- Born: Rebecca Reid 1983 (age 42–43)
- Education: Purdue University
- Occupation: Brewer/brewmaster
- Employer: Anheuser-Busch InBev

= Rebecca Bennett (brewer) =

American brewmaster (born 1983)

Rebecca Bennett (born 1983) is an American brewmaster. She has worked in various positions at Anheuser-Busch InBev, most recently serving as a senior quality manager in Baldwinsville, New York. She also held the assistant brewmaster post (2015–2018) at the Baldwinsville facility and previously was a product development specialist (2010–2015) and group manager (2005–2010) at the St. Louis, Missouri, facility. She graduated from Purdue University with a bachelor's degree in chemical engineering in 2005.

==Early life==
Rebecca Bennett was born in 1983 to Vickie and Christopher Reid; she and her brother, Timothy, grew up in Fort Wayne, Indiana.
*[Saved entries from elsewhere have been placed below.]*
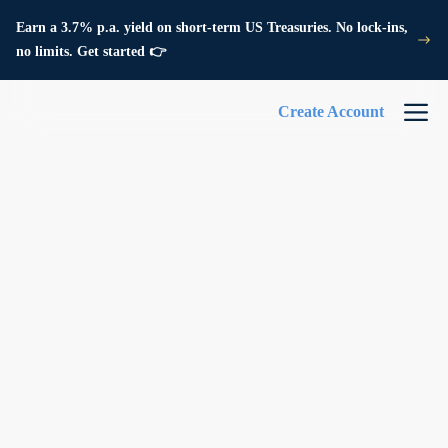
Earn a 3.7% p.a. yield on short-term US Treasuries. No lock-ins,
no limits. Get started 👉
Create Account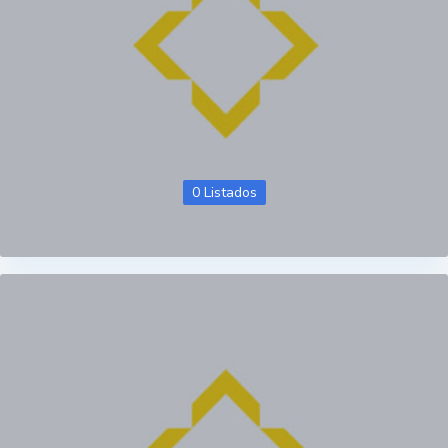
0 Listados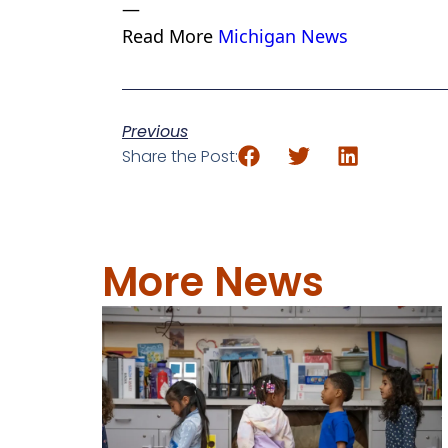
—
Read More
Michigan News
Previous
Share the Post:
More News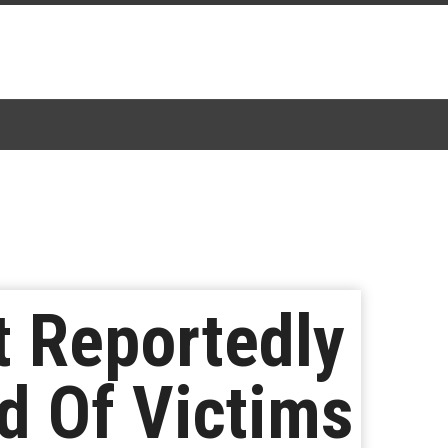
t Reportedly
ad Of Victims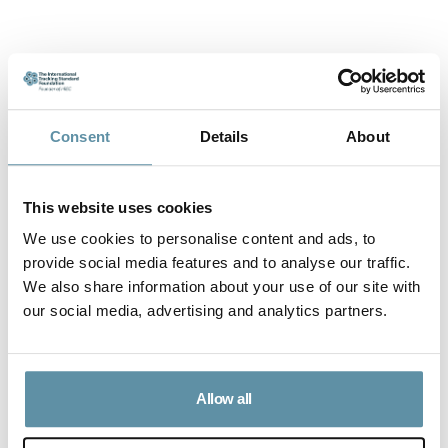
Consent
Details
About
Accredited Issuers under the I-TRACK Foundation
This website uses cookies
AENOR
We use cookies to personalise content and ads, to
provide social media features and to analyse our traffic.
We also share information about your use of our site with
The Association of Regional Environmental
our social media, advertising and analytics partners.
Initiatives
The Center for Studies in Systemic
Allow all
Economics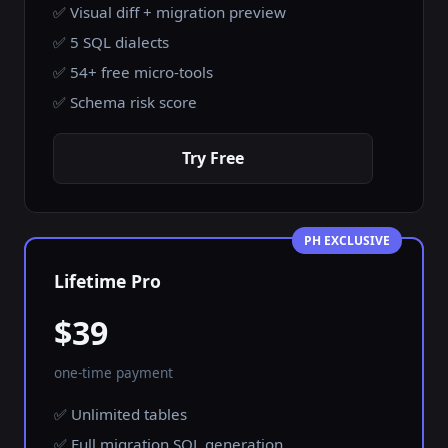
✅ Visual diff + migration preview
✅ 5 SQL dialects
✅ 54+ free micro-tools
✅ Schema risk score
Try Free
PH EXCLUSIVE
Lifetime Pro
$39
one-time payment
✅ Unlimited tables
✅ Full migration SQL generation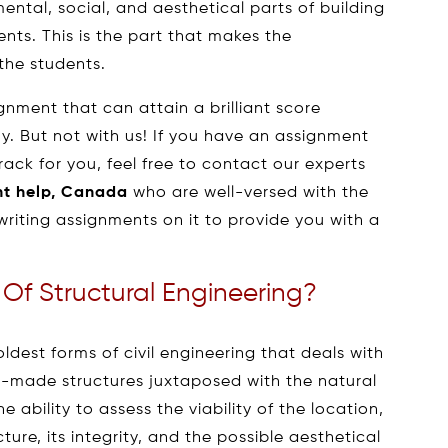
ental, social, and aesthetical parts of building
nts. This is the part that makes the
 the students.
ignment that can attain a brilliant score
y. But not with us! If you have an assignment
rack for you, feel free to contact our experts
nt help, Canada
who are well-versed with the
riting assignments on it to provide you with a
 Of Structural Engineering?
oldest forms of civil engineering that deals with
n-made structures juxtaposed with the natural
 ability to assess the viability of the location,
ture, its integrity, and the possible aesthetical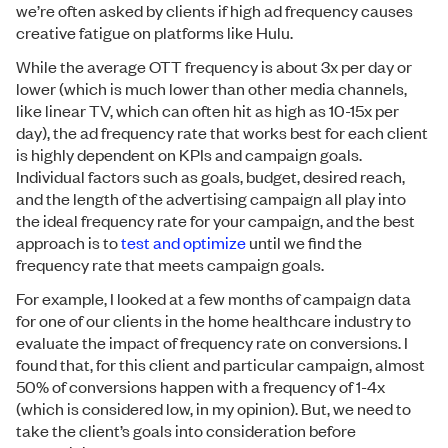
we’re often asked by clients if high ad frequency causes
creative fatigue on platforms like Hulu.
While the average OTT frequency is about 3x per day or
lower (which is much lower than other media channels,
like linear TV, which can often hit as high as 10-15x per
day), the ad frequency rate that works best for each client
is highly dependent on KPIs and campaign goals.
Individual factors such as goals, budget, desired reach,
and the length of the advertising campaign all play into
the ideal frequency rate for your campaign, and the best
approach is to
test and optimize
until we find the
frequency rate that meets campaign goals.
For example, I looked at a few months of campaign data
for one of our clients in the home healthcare industry to
evaluate the impact of frequency rate on conversions. I
found that, for this client and particular campaign, almost
50% of conversions happen with a frequency of 1-4x
(which is considered low, in my opinion). But, we need to
take the client’s goals into consideration before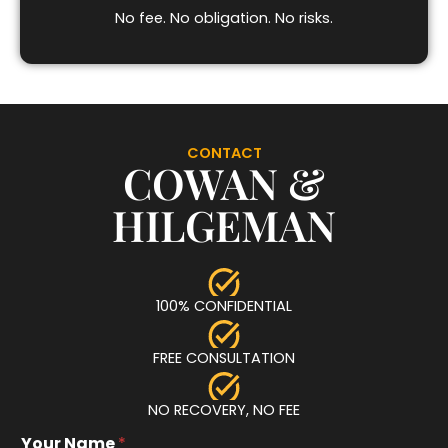
No fee. No obligation. No risks.
CONTACT
COWAN &
HILGEMAN
100% CONFIDENTIAL
FREE CONSULTATION
NO RECOVERY, NO FEE
Your Name
*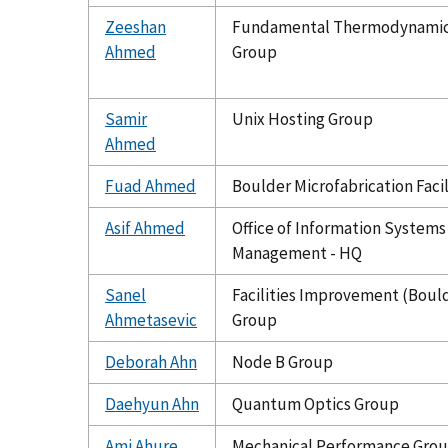
Zeeshan
Fundamental Thermodynami
Ahmed
Group
Samir
Unix Hosting Group
Ahmed
Fuad Ahmed
Boulder Microfabrication Facil
Asif Ahmed
Office of Information Systems
Management - HQ
Sanel
Facilities Improvement (Boul
Ahmetasevic
Group
Deborah Ahn
Node B Group
Daehyun Ahn
Quantum Optics Group
Ami Ahure
Mechanical Performance Gro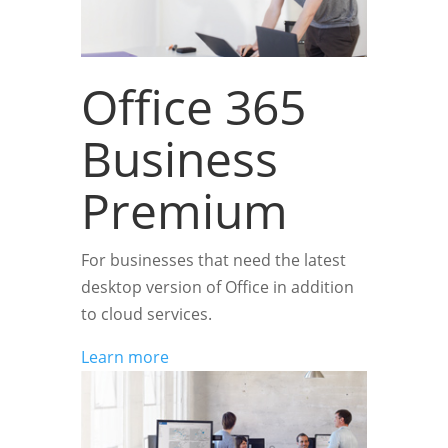
Office 365
Business
Premium
For businesses that need the latest
desktop version of Office in addition
to cloud services.
Learn more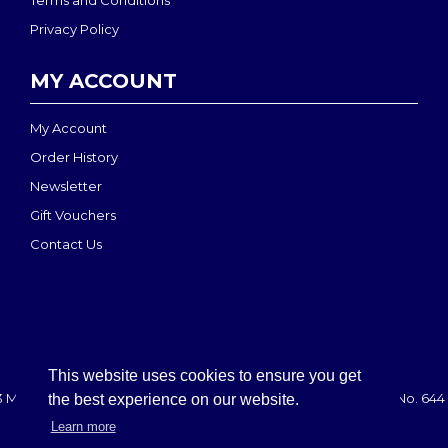
Terms and Conditions
Privacy Policy
MY ACCOUNT
My Account
Order History
Newsletter
Gift Vouchers
Contact Us
This website uses cookies to ensure you get
 MEDI-MOVE | Registered in England & Wales: 2888708 - VAT No. 644 
the best experience on our website.
Learn more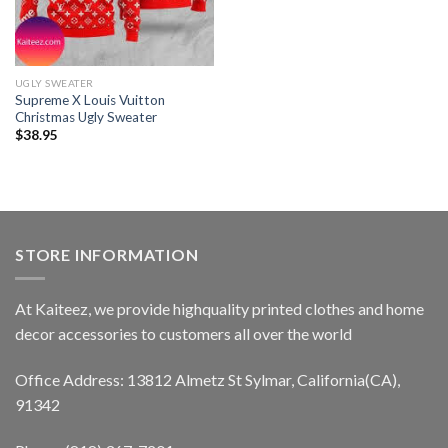
UGLY SWEATER
Supreme X Louis Vuitton
Christmas Ugly Sweater
$
38.95
STORE INFORMATION
At Kaiteez, we provide highquality printed clothes and home
decor accessories to customers all over the world
Office Address: 13812 Almetz St Sylmar, California(CA),
91342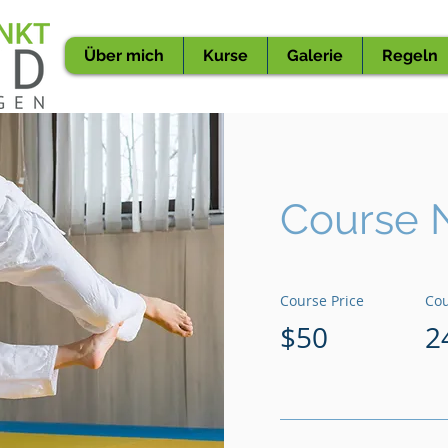
Über mich
Kurse
Galerie
Regeln
Course 
Course Price
Cou
$50
2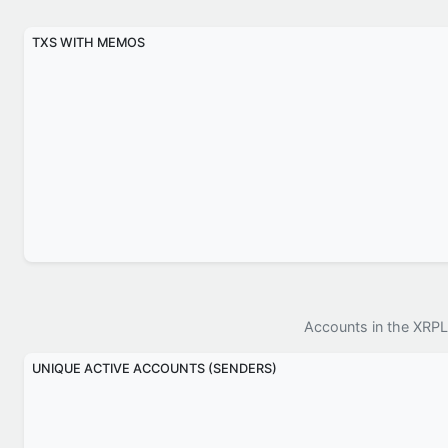
TXS WITH MEMOS
Accounts in the XRPL
UNIQUE ACTIVE ACCOUNTS (SENDERS)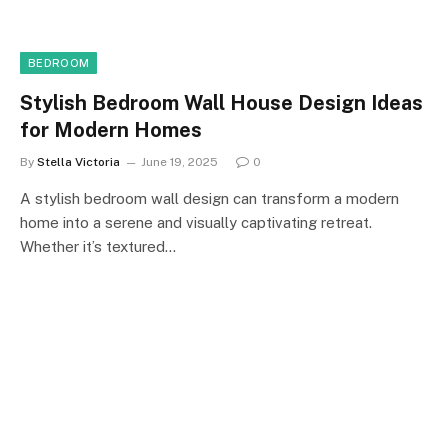
BEDROOM
Stylish Bedroom Wall House Design Ideas
for Modern Homes
By
Stella Victoria
June 19, 2025
0
A stylish bedroom wall design can transform a modern
home into a serene and visually captivating retreat.
Whether it’s textured…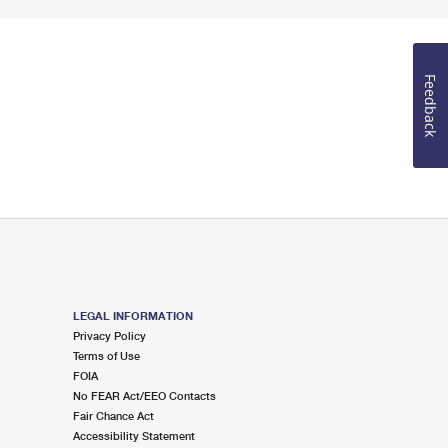
Feedback
LEGAL INFORMATION
Privacy Policy
Terms of Use
FOIA
No FEAR Act/EEO Contacts
Fair Chance Act
Accessibility Statement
Bennett's father was an electrical engineer, and as a high school student she learned about a women in engineering outreach program, something that increased her awareness of her father's work and made that a plausible career for her. In her freshman year at Purdue, Bennett learned more about the versatility of chemical engineering and spent two summers at Eastman Chemical working on chemicals used in plastics and gas-collection systems. Those internships showed her that she didn't want to work for large chemical companies and caused her to question her major; she met staff from Anheuser-Busch at Purdue's Industrial Roundtable and it shifted how she thought about her career possibilities. Pete Kraemer, a fifth-generation brew master at Anheuser-Busch, was a guest lecturer in one of her classes, and that experience showed her that her schoolwork was applicable to making beer.

== Work at Anheuser-Busch ==
She graduated in May 2005 and was working for Anheuser-Busch in June. Before joining Anheuser-Busch, Bennett said she "always liked beer, but I honestly didn't know a lot about it when I got here." She learned quickly, working first as a production supervisor at the main brewery (2005), a member of the innovation group (2010), and head of the pilot brewery (2013). Unlike Pete Kraemer, Bennett didn't grow up in a house where beer or brewing were prevalent, but her science background was helpful. In her work at the pilot brewery, Bennett experimented with new beers in a scaled-down replica of the main brewery; each batch of beer is 10 barrels and most of the 500 recipes she and her team brewed each year never moved beyond the experimental stage. She liked being able to combine her STEM studies with management, marketing, and tasting.

Bennett developed the recipe for Bud Light Platinum and Michelob Ultra-Light Cider. She and Jill Vaughn developed Shock Top and the Straw-Ber-Rita. After her move to Anheuser-Busch's Baldwinsville Brewery, Bennett worked on Bud Light Seltzer.

Bennett is creative with ingredients; she mixed hibiscus flowers with wheat and lemon peels to approximate the taste of a “strawberry lemonade” beer, an idea that emerged from a baking recipe with chocolate chili powder cupcakes and hibiscus frosting. She has also found inspiration in cocktails: "from an ingredient perspective, there's a lot of fun things happening in cocktails, and being able to cull inspiration from that and work that into beer is exciting."

== Impact and demographics ==
Bennett says she doesn't feel like a trailblazer in a brew master's masculine world, citing an increase in women brewers and her work at Anheuser-Busch InBev with Jane Killebrew and Jill Vaughn. There was, as of 2013 a substantial gender imbalance in brewer masters. In 2013, Teri Fahrendorf, brew master and founder of the Pink Boots Society, estimated that 99% of brew masters are men; the Siebel Institute, a brewing academy, says only about 5% of its students are women.

As an African American millennial in the brewing industry, Bennett is outside the norm of industry demographics. She said that "People have a perception that brewers are all guys with beards and are surprised when they see me, an African-American female. I tell them that I am a brewer, and that the brewing process is really rooted in science. There is so much you can do with a STEM degree."